Recognition of mRNA Splice Variant and Secretory Granule Epitopes by CD4+ T Cells in Type 1 Diabetes

Abstract

A recent discovery effort resulted in identification of novel splice variant and secretory granule antigens within the HLA class I peptidome of human islets and documentation of their recognition by CD8+ T cells from peripheral blood and human islets. In the current study, we applied a systematic discovery process to identify novel CD4+ T cell epitopes derived from these candidate antigens. We predicted 145 potential epitopes spanning unique splice junctions and within conventional secretory granule antigens and measured their in vitro binding to DRB1*04:01. We generated HLA class II tetramers for the 35 peptides with detectable binding and used these to assess immunogenicity and isolate T cell clones.

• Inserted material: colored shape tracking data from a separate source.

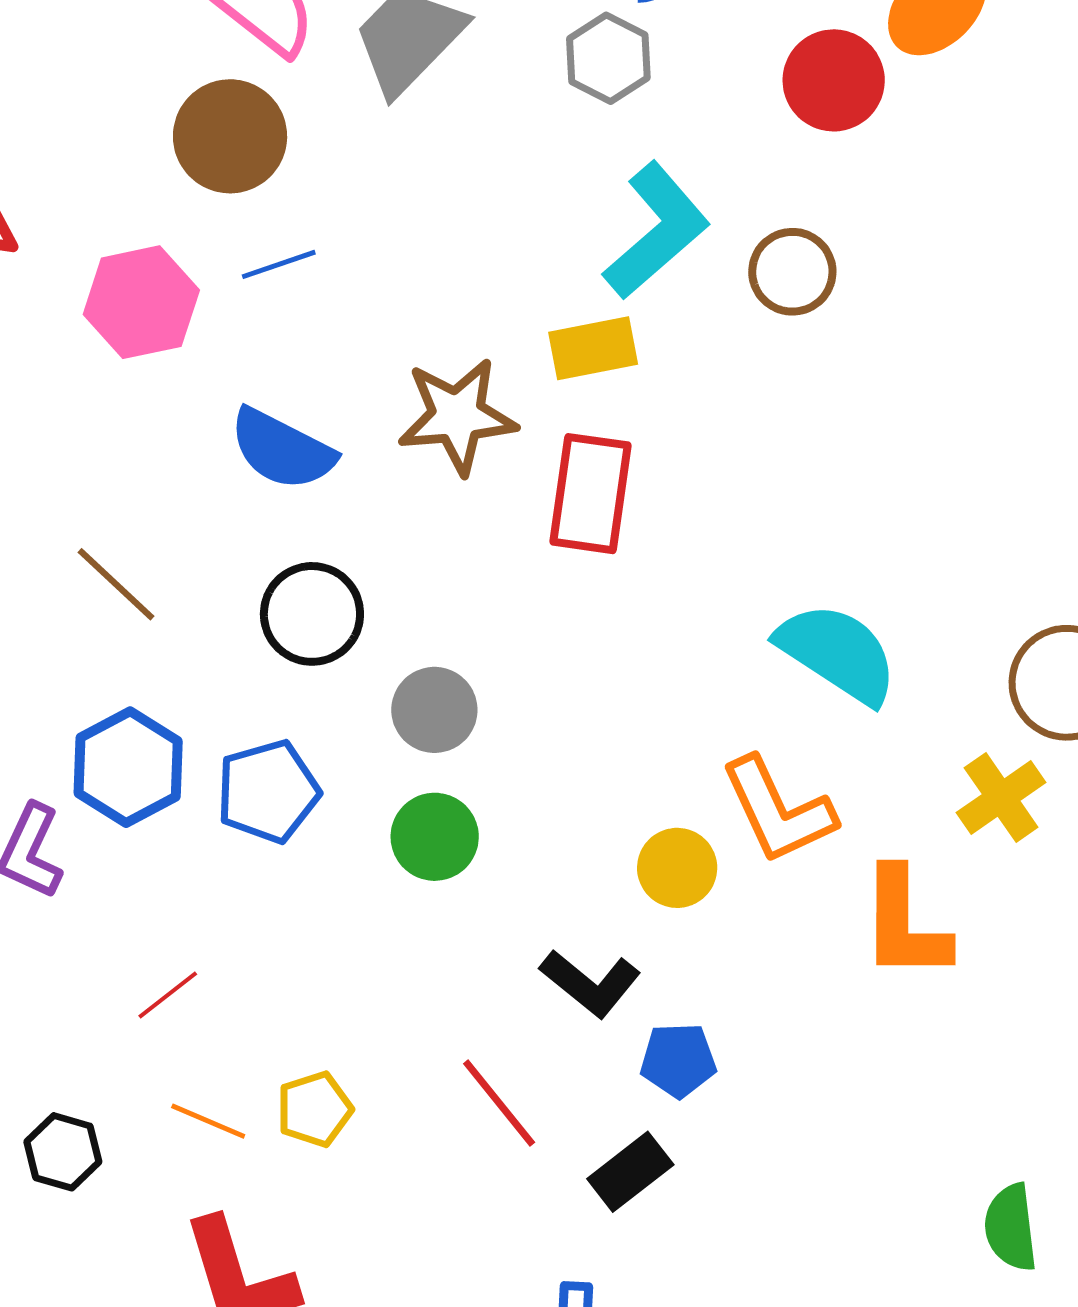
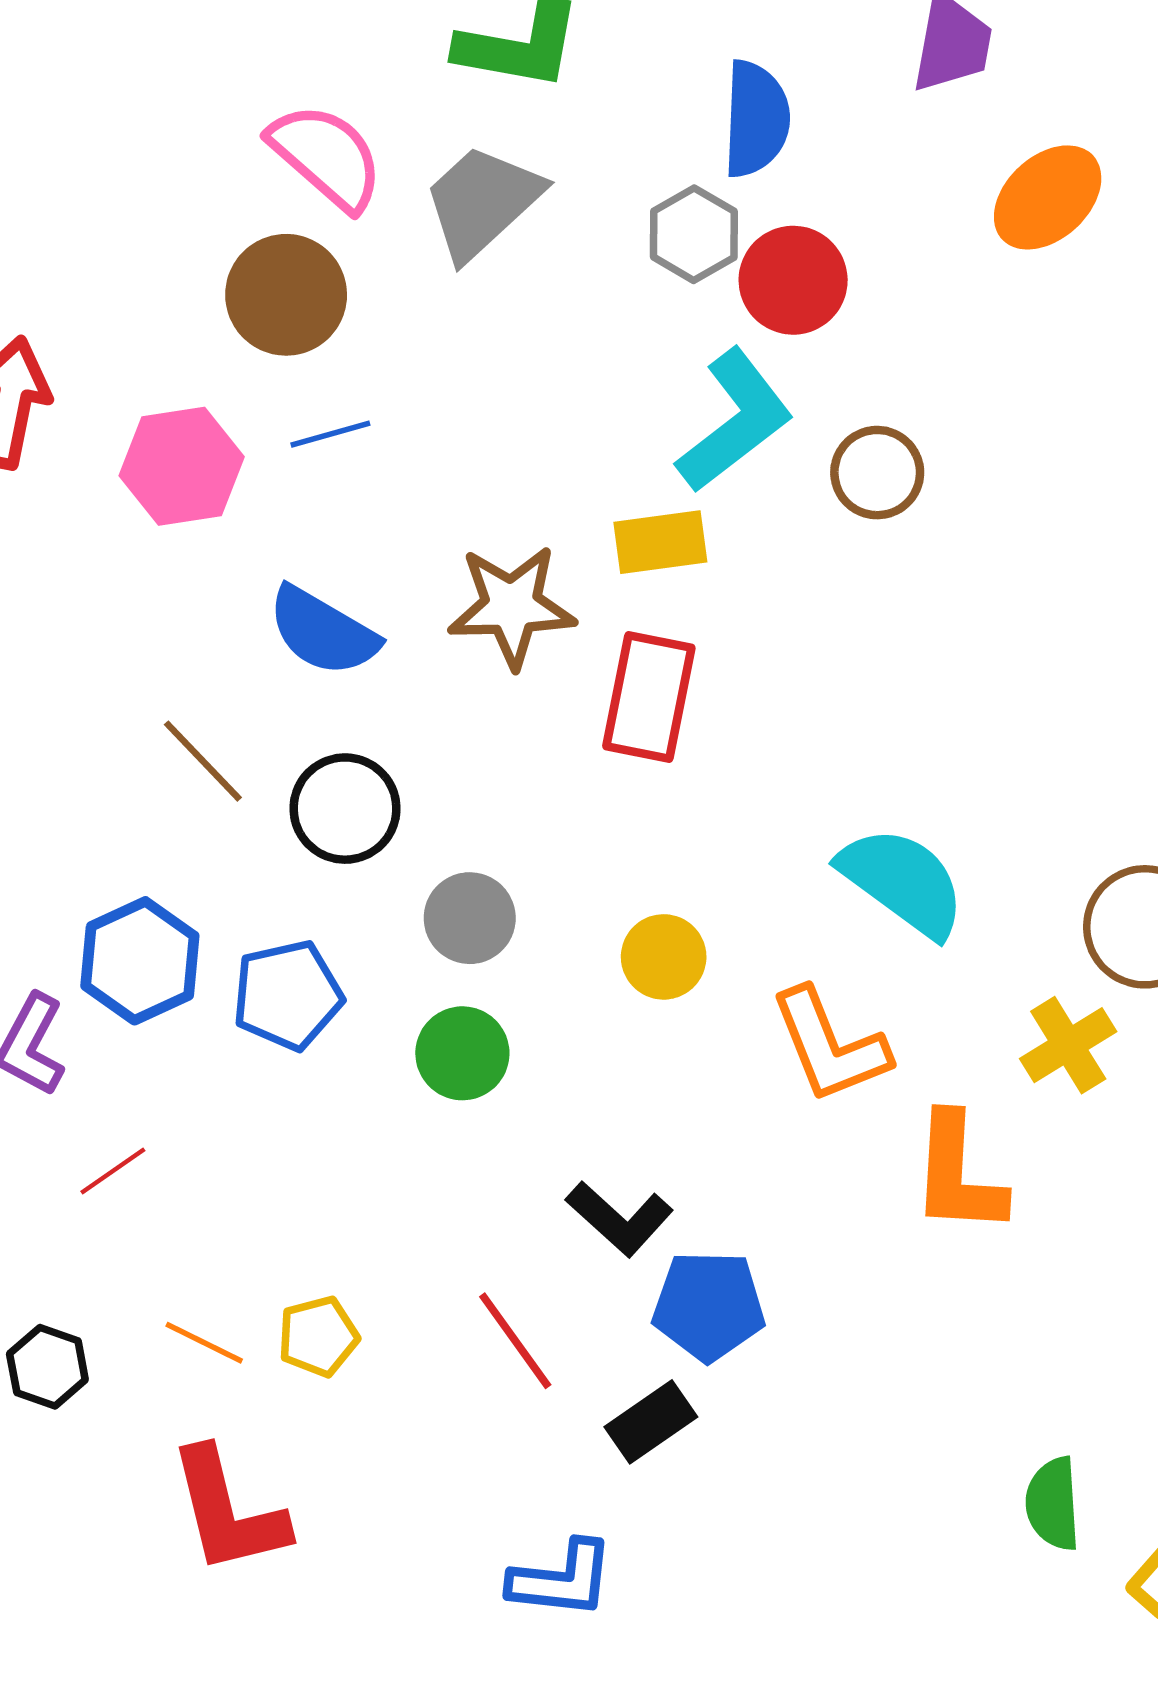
red circle: (834, 80) -> (793, 280), moved
brown line: (116, 584) -> (203, 761), moved
yellow circle: (677, 868) -> (664, 957), moved
red line: (168, 995) -> (113, 1171), moved
blue pentagon: (678, 1060) -> (709, 1306), size x1.4

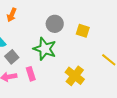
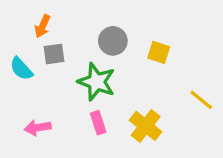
gray square: (12, 57) -> (54, 54), moved, turned 32
pink rectangle: (31, 74) -> (98, 123), moved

Tetramers corresponding to peptides with verified immunogenicity were then used to label T cells specific for these putative epitopes in peripheral blood. T cells that recognize distinct epitopes derived from a cyclin I splice variant, neuroendocrine convertase 2, and urocortin-3 were detected at frequencies that were similar to those of an immunodominant proinsulin epitope. Cells specific for these novel epitopes predominantly exhibited a Th1-like surface phenotype. Among the three epitopes, responses to the cyclin I peptide exhibited a distinct memory profile. Responses to neuroendocrine convertase 2 were detected among pancreatic infiltrating T cells. These results further establish the contribution of unconventional antigens to the loss of tolerance in autoimmune diabetes.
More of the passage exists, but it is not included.